Your objective:
Using the entries that follow, write out the line containing "に１１人の候補者発表 | 読売新聞", the line containing "衆議院選挙に立候補を表明 参政党の重松貴美さ", and every line between them, exactly and nothing else.

··· Exercise materials ···

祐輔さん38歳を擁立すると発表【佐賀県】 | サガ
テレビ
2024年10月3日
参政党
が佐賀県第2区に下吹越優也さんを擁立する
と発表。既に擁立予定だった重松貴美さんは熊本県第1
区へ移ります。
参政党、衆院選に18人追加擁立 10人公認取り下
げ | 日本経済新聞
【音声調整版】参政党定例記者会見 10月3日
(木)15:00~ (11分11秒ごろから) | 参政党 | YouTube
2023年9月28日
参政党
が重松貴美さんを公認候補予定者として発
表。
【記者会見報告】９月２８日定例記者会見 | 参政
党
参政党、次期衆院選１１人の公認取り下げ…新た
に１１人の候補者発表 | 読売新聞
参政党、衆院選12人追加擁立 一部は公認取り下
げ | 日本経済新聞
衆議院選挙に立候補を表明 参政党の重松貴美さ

···
··· Exercise materials ···

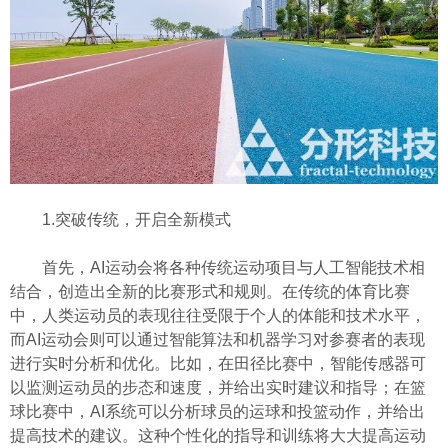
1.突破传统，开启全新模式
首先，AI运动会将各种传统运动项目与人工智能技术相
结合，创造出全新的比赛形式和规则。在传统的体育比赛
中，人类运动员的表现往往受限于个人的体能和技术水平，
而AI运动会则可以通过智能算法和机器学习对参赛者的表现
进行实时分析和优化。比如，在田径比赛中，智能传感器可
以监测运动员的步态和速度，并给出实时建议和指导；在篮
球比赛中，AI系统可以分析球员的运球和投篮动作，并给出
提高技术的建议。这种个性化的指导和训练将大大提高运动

···

Response to the task:
に１１人の候補者発表 | 読売新聞
参政党、衆院選12人追加擁立 一部は公認取り下
げ | 日本経済新聞
衆議院選挙に立候補を表明 参政党の重松貴美さ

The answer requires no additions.